Ein Internetarchiv muss meiner Meinung nach auch (aber nicht nur) im Internet stattfinden. Das macht die Kontextualisierung einfach und direkt: In meinem Projekt arbeite ich mit Quellenverweisen immer als Links, damit Informationen zurückverfolgt werden können und User immer die Möglichkeit haben, sich weitergehend zu informieren. Je mehr verschiedene Quellen, desto besser.

Was ist mit posts und reposts, was mit Kommentaren, die unter die Gürtellinien gehen?

Die gehören wohl oder übel auch dazu. Wenn es stattfindet, darf man es nicht ausklammern, so schmerzhaft das teilweise auch ist. Direkt reproduzieren sollte der Mensch die Inhalte deswegen aber nicht. Ich denke, man kann es erwähnen und erklären, ohne es zeigen zu müssen.

In welcher Form sollen die Infos gespeichert werden?

In meinem Projekt habe ich mich dazu entschieden, die Informationen und Ausdrücke zu „manifestieren”, also zu analogen Artefakten zu machen und so zu speichern. Das ist natürlich eine von vielen Möglichkeiten und mag erstmal komisch klingen. Ich fand diesen Weg interessant, weil ich Artefakte interessant finde: Sie sind Zeitzeugen der Vergangenheit und erlauben deshalb einen direkten Kontakt mit Geschichte. Ich persönlich würde im Museum immer am liebsten alles anfassen. Vor allem sind analoge Gegenstände aber länger haltbar als digitale Daten. Deswegen habe ich beispielhaft Ausdrücke aus dem Internet in Ausstellungsobjekte transformiert und auf der Website vorgestellt und erklärt.

Wer hat Zugriff darauf?

Alle!

Wie findet man Infos?

Durch Online-Recherche. So können zum Beispiel Quellen direkt verlinkt werden, damit andere Zugriff darauf haben.

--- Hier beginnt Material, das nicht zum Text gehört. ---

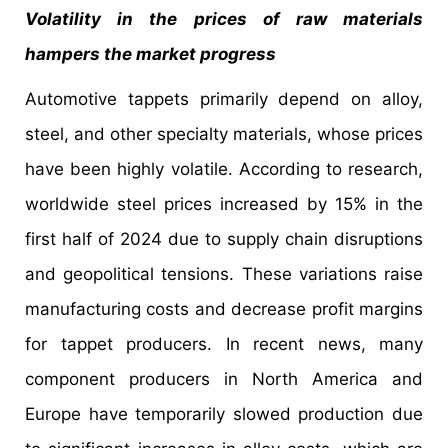
Volatility in the prices of raw materials
hampers the market progress
Automotive tappets primarily depend on alloy,
steel, and other specialty materials, whose prices
have been highly volatile. According to research,
worldwide steel prices increased by 15% in the
first half of 2024 due to supply chain disruptions
and geopolitical tensions. These variations raise
manufacturing costs and decrease profit margins
for tappet producers. In recent news, many
component producers in North America and
Europe have temporarily slowed production due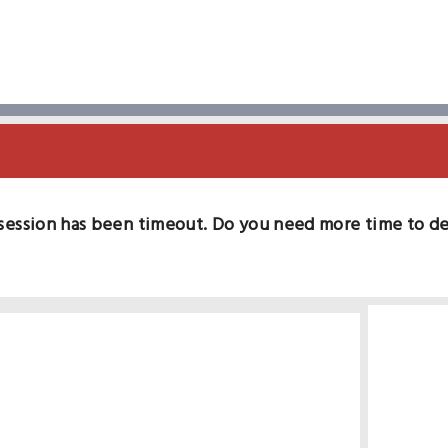
session has been timeout. Do you need more time to d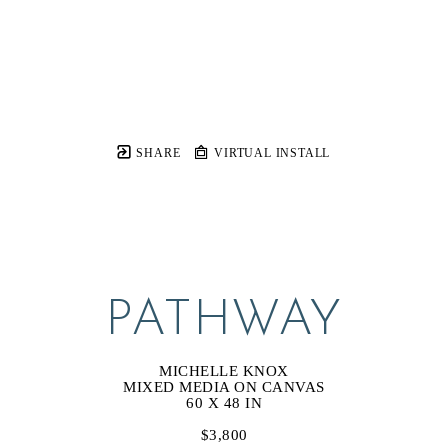
SHARE
VIRTUAL INSTALL
PATHWAY
MICHELLE KNOX
MIXED MEDIA ON CANVAS
60 X 48 IN
$3,800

Wer sichert die Daten und wie geht man mit Hacks um?

Die Artefakte des Internet Archaeology Institute werden sicher eingelagert, ich stelle mir das ein bisschen wie den Saatgut-Tresor Svalbard vor. Was die Daten angeht, braucht es einerseits Sicherungskopien und Kopien der Sicherungskopien. Andererseits muss vielleicht beim Hosting - also Bereitstellen der Daten und Webseite - umgedacht werden: weg vom Hosting auf einem Server hin zu anderen dezentralen oder sogar crowdbasierten Modellen. Da gibt es meines Wissens aber noch keine etablierte Lösung für jedermensch.

Werden Regierungen (vor allem nicht so lupenreine Demokratien) versuchen, Geschichtsfälschung zu betreiben?

Das Risiko besteht auf jeden Fall. Soziale Medien sind ja zum Beispiel bekanntermaßen Opfer politischer Einflussnahme und schaffen es bis heute nicht, dem effektiv entgegenzuwirken. Ein Internetarchiv muss dagegen schon im Aufbau, also in der innersten Struktur, gewappnet sein. Dafür gibt es verschiedene technologische Strategien, zum Beispiel kann man Daten mit einem digitalen Fingerabdruck schützen, der sich ändert, sobald sich an der Datei etwas ändert.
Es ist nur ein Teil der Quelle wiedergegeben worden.